**WORK REQUEST:** For the word "close", report how many lines of the records below contain it, and nothing more.

INFORMATION Start Marker

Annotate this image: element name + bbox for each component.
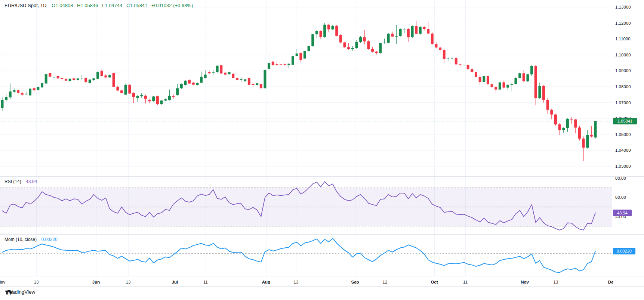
svg-text:1.10000: 1.10000 bbox=[615, 53, 631, 57]
ohlc-close: C1.05841 bbox=[126, 3, 147, 8]
mom-legend[interactable]: Mom (10, close) 0.00220 bbox=[4, 237, 58, 242]
chart-canvas[interactable]: 1.130001.120001.110001.100001.090001.080… bbox=[0, 0, 644, 300]
symbol-title: EUR/USD Spot, 1D bbox=[4, 3, 47, 8]
svg-text:1.09000: 1.09000 bbox=[615, 68, 631, 73]
trading-chart-window: 1.130001.120001.110001.100001.090001.080… bbox=[0, 0, 644, 300]
svg-text:1.04000: 1.04000 bbox=[615, 148, 631, 152]
svg-text:Sep: Sep bbox=[351, 280, 359, 284]
svg-text:lay: lay bbox=[0, 280, 6, 284]
svg-text:13: 13 bbox=[554, 280, 558, 284]
svg-text:1.05000: 1.05000 bbox=[615, 132, 631, 137]
svg-text:13: 13 bbox=[126, 280, 131, 284]
svg-text:1.11000: 1.11000 bbox=[615, 37, 631, 41]
svg-text:1.12000: 1.12000 bbox=[615, 21, 631, 25]
svg-text:1.03000: 1.03000 bbox=[615, 164, 631, 168]
svg-text:13: 13 bbox=[294, 280, 299, 284]
ohlc-change: +0.01032 (+0.98%) bbox=[151, 3, 193, 8]
rsi-label: RSI (14) bbox=[4, 179, 21, 184]
svg-text:Jul: Jul bbox=[172, 280, 178, 284]
rsi-value: 43.94 bbox=[26, 179, 37, 184]
svg-text:Oct: Oct bbox=[431, 280, 438, 284]
ohlc-high: H1.05846 bbox=[77, 3, 98, 8]
rsi-value-badge: 43.94 bbox=[613, 210, 632, 216]
svg-text:Nov: Nov bbox=[521, 280, 529, 284]
last-price-badge: 1.05841 bbox=[613, 118, 637, 124]
symbol-legend[interactable]: EUR/USD Spot, 1D O1.04808 H1.05846 L1.04… bbox=[4, 3, 195, 8]
svg-text:60.00: 60.00 bbox=[615, 195, 626, 200]
svg-text:1.13000: 1.13000 bbox=[615, 5, 631, 9]
mom-label: Mom (10, close) bbox=[4, 237, 37, 242]
svg-text:12: 12 bbox=[383, 280, 388, 284]
svg-text:De: De bbox=[608, 280, 614, 284]
svg-text:Jun: Jun bbox=[92, 280, 100, 284]
ohlc-open: O1.04808 bbox=[52, 3, 73, 8]
svg-text:11: 11 bbox=[463, 280, 468, 284]
svg-text:1.07000: 1.07000 bbox=[615, 100, 631, 105]
svg-text:13: 13 bbox=[34, 280, 39, 284]
ohlc-low: L1.04744 bbox=[102, 3, 122, 8]
mom-value-badge: 0.00220 bbox=[613, 248, 635, 254]
svg-text:Aug: Aug bbox=[262, 280, 270, 284]
rsi-legend[interactable]: RSI (14) 43.94 bbox=[4, 179, 37, 184]
svg-text:11: 11 bbox=[203, 280, 208, 284]
mom-value: 0.00220 bbox=[41, 237, 57, 242]
tradingview-attribution[interactable]: TradingView bbox=[5, 289, 35, 295]
svg-text:1.08000: 1.08000 bbox=[615, 84, 631, 89]
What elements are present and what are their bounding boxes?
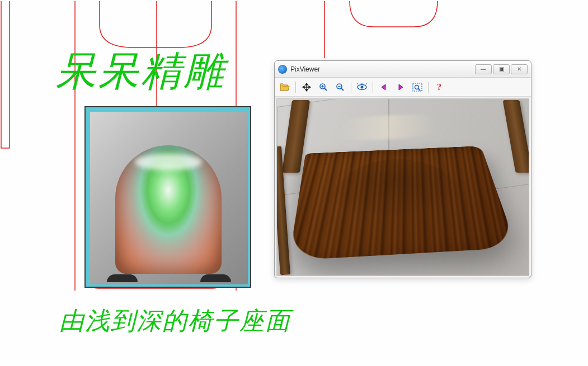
open-file-button[interactable]	[278, 80, 291, 94]
close-button[interactable]: ✕	[511, 64, 528, 74]
zoom-out-icon	[336, 83, 345, 92]
zoom-in-icon	[319, 83, 328, 92]
arrow-right-icon	[397, 83, 404, 91]
relief-render-preview	[84, 106, 251, 288]
caption-text: 由浅到深的椅子座面	[59, 305, 291, 338]
app-icon	[278, 65, 287, 74]
titlebar[interactable]: PixViewer — ▣ ✕	[275, 61, 531, 78]
help-button[interactable]: ?	[432, 80, 446, 94]
svg-point-3	[361, 85, 364, 88]
help-icon: ?	[437, 82, 441, 92]
image-viewport[interactable]	[276, 98, 529, 276]
zoom-fit-icon	[412, 83, 422, 92]
zoom-fit-button[interactable]	[411, 80, 424, 94]
watermark-title: 呆呆精雕	[56, 45, 226, 98]
prev-button[interactable]	[377, 80, 391, 94]
pan-button[interactable]	[300, 80, 313, 94]
chair-notch-left	[107, 274, 138, 282]
window-controls: — ▣ ✕	[475, 64, 528, 74]
next-button[interactable]	[394, 80, 407, 94]
arrow-left-icon	[380, 83, 388, 91]
zoom-out-button[interactable]	[333, 80, 347, 94]
svg-point-5	[415, 85, 419, 89]
open-folder-icon	[280, 83, 290, 92]
move-icon	[302, 83, 311, 92]
chair-notch-right	[200, 274, 231, 282]
wooden-chair-seat	[289, 146, 516, 260]
maximize-button[interactable]: ▣	[493, 64, 510, 74]
window-title: PixViewer	[290, 65, 475, 73]
svg-rect-4	[413, 83, 422, 91]
toolbar: ?	[275, 78, 531, 97]
minimize-button[interactable]: —	[475, 64, 492, 74]
zoom-in-button[interactable]	[317, 80, 330, 94]
seat-block-surface	[90, 112, 248, 284]
view-button[interactable]	[355, 80, 369, 94]
pixviewer-window[interactable]: PixViewer — ▣ ✕	[274, 60, 531, 278]
eye-icon	[356, 83, 368, 91]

INFORMATION End Marker

**TASK SOLUTION:** 4